When I started working at Overture, I was one of many contingency workers. I was hired after taking a typing test at the temp agency and then an editing exercise on site.
Like many companies that started as an idea and an agreement between friends, it was suffering growing pains. I had not applied originally because I noticed that, as with GoTo, it was always hiring and that used to be a warning sign of high turnover.
In GoTo’s case, it was that and growth. There never seemed, for a time, to be enough desks and I recall that some of the desks were just boards put across two file cabinets. There were some feel-good things: the free popcorn, free soda, free designer coffee, beer Fridays, instant pay. What do I mean by instant pay? You estimated when you would work, then turned in those hours a few days before payday and then were paid for those hours instead of waiting until next pay period. If you estimated wrong, you got to do historical edits. There would be, from time to time, more free food. When all the computers were down, we once went to have ice cream in Old Pasadena.

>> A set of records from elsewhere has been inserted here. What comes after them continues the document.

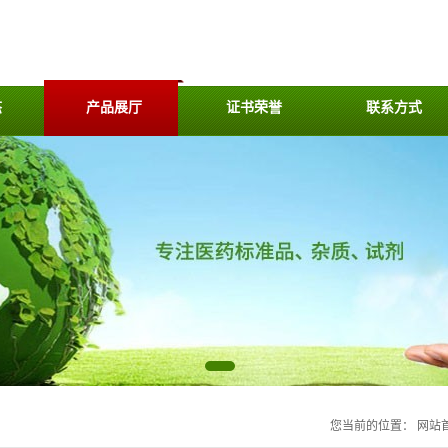
态
产品展厅
证书荣誉
联系方式
您当前的位置：
网站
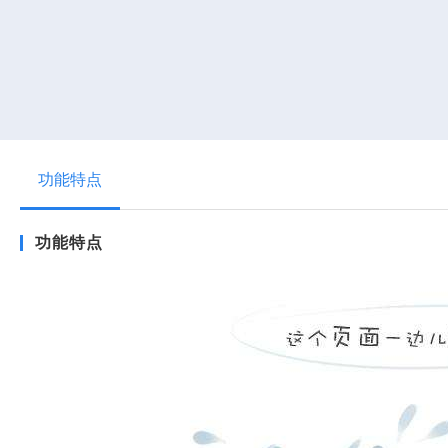
融媒体内容生产平台
slbtm8000音视频图片编辑与制作
slbtm8000音视频拆条
slbtm8000虚实融合在线包装直播系统
推荐
slbtm8000融媒体内容汇聚管理
功能特点
slbtm8000音视频二维码嵌入、管理/纸媒二维码输出
slbtm8000融媒体转码、编目、审核
功能特点
slbtm8000融媒体网关
slbtm8000融媒体内容存储
sldds5000新闻文稿汇聚与处理
融媒体发布平台
slbtm8000云（多）端发布管理
slbtm8000微博微信一键发布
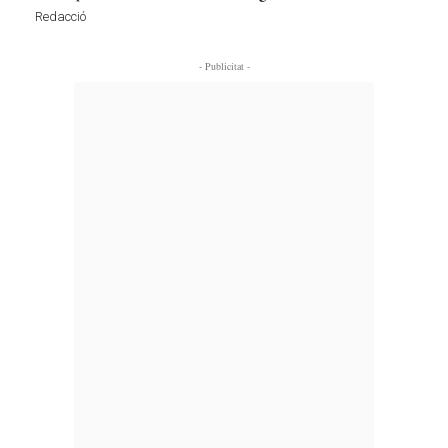
Redacció
- Publicitat -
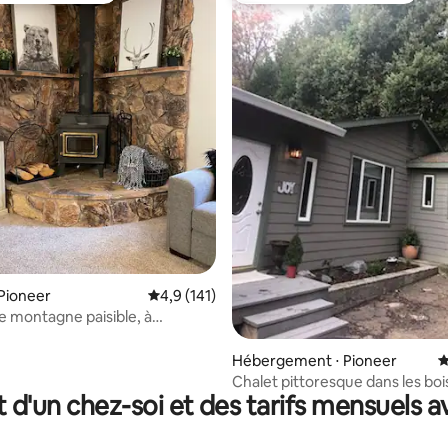
ur la base de 302 commentaires : 5 sur 5
Pioneer
Évaluation moyenne sur la base de 141 comm
4,9 (141)
 montagne paisible, à
 des attractions
Hébergement ⋅ Pioneer
É
Chalet pittoresque dans les boi
t d'un chez-soi et des tarifs mensuels 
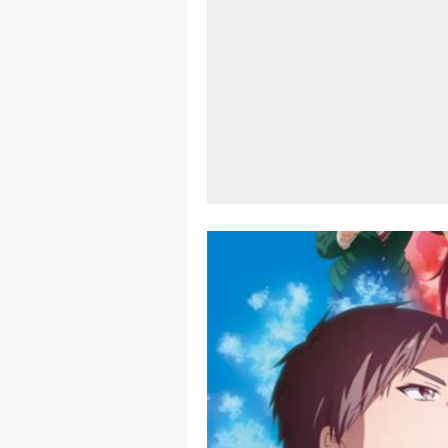
Aplikasi Lap
Harga Airpod
Kelebihan La
Dazz Cam And
Pengertian W
Link Grup W
Power Window
Foto Grup W
Cara Cek Akt
Cara Menghap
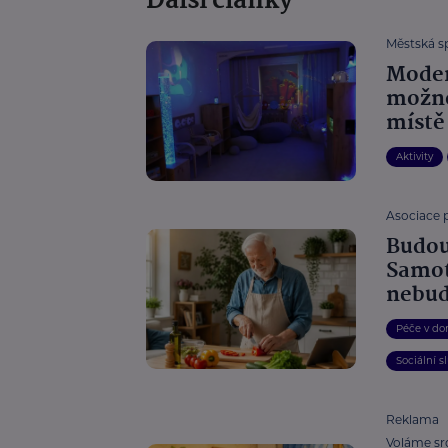
Další články
Městská sp
Moder
možno
místě
Aktivity
Asociace 
Budou
Samot
nebu
Péče v do
Sociální s
Reklama
Voláme sr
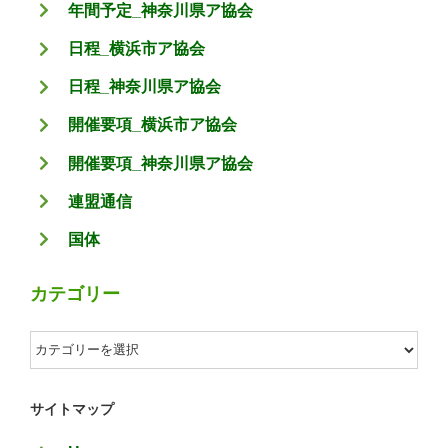
年間予定_神奈川県ア協会
日程_横浜市ア協会
日程_神奈川県ア協会
開催要項_横浜市ア協会
開催要項_神奈川県ア協会
連盟通信
国体
カテゴリー
カ
テ
ゴ
サイトマップ
リ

Yet, back to those makeshift desks—having planks on cabinets as a desk is acceptable for college students and newlyweds, but for a multi-million dollar business, it is actually not up to OSHA standards of safety.
I don’t know exactly how or through whom this came to the attention of the management, but eventually we were given real desks. Eventually, the instant pay schedule also went away, although the free popcorn, free soda and free coffee remained.
We were originally working on software designed for general usage, and then built up by our own software engineers to suit the growing business needs. As we became part of Yahoo!, that seemed to be something we also needed to leave behind.
As Yahoo! Search Marketing, it seemed silly to use what was meant for other businesses, and as Yahoo!, we were competing against Google. To be competitive, we needed to have our own unique software, apparently, and that would be Panama.